*Exercise directions:*
For the entries below, print exactly the lines between the line holding "Лицензия 2015 г. / СМИ 2016 г." and the line holding "Углублённое изучение предмета, подгото", inclusive, and nothing else.

START Working data

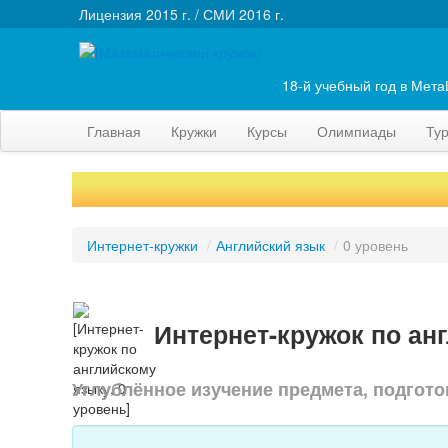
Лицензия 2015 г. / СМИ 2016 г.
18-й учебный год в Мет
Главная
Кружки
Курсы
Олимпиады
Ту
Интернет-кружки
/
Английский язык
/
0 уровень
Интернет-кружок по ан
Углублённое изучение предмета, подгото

END Working data
START Working data

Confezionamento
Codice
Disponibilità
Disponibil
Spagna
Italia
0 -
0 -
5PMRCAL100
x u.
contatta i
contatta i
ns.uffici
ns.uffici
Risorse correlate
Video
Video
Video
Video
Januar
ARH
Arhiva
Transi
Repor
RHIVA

END Working data
START Working data

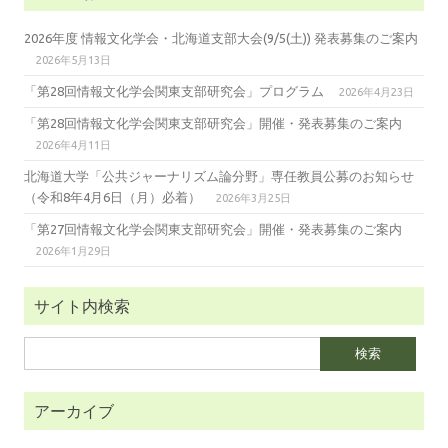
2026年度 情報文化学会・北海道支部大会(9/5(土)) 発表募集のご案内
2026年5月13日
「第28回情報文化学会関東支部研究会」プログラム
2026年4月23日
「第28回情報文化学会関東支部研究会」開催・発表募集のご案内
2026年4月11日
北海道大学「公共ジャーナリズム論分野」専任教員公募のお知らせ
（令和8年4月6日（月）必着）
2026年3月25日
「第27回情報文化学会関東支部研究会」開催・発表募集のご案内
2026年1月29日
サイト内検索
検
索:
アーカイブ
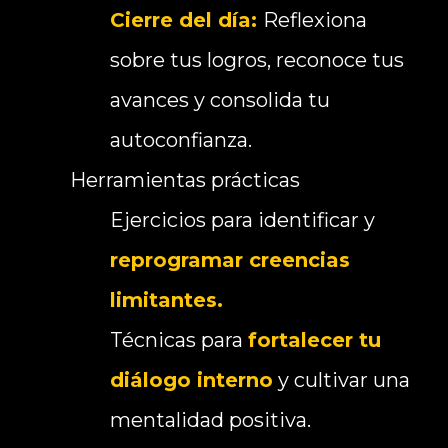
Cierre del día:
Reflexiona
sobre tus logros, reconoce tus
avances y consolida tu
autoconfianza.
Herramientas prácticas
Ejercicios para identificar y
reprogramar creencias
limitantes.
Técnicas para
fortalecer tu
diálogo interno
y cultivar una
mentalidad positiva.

END Working data

*Answer to the exercise:*
Лицензия 2015 г. / СМИ 2016 г.
18-й учебный год в Мет
Главная
Кружки
Курсы
Олимпиады
Ту
Интернет-кружки
/
Английский язык
/
0 уровень
Интернет-кружок по ан
Углублённое изучение предмета, подгото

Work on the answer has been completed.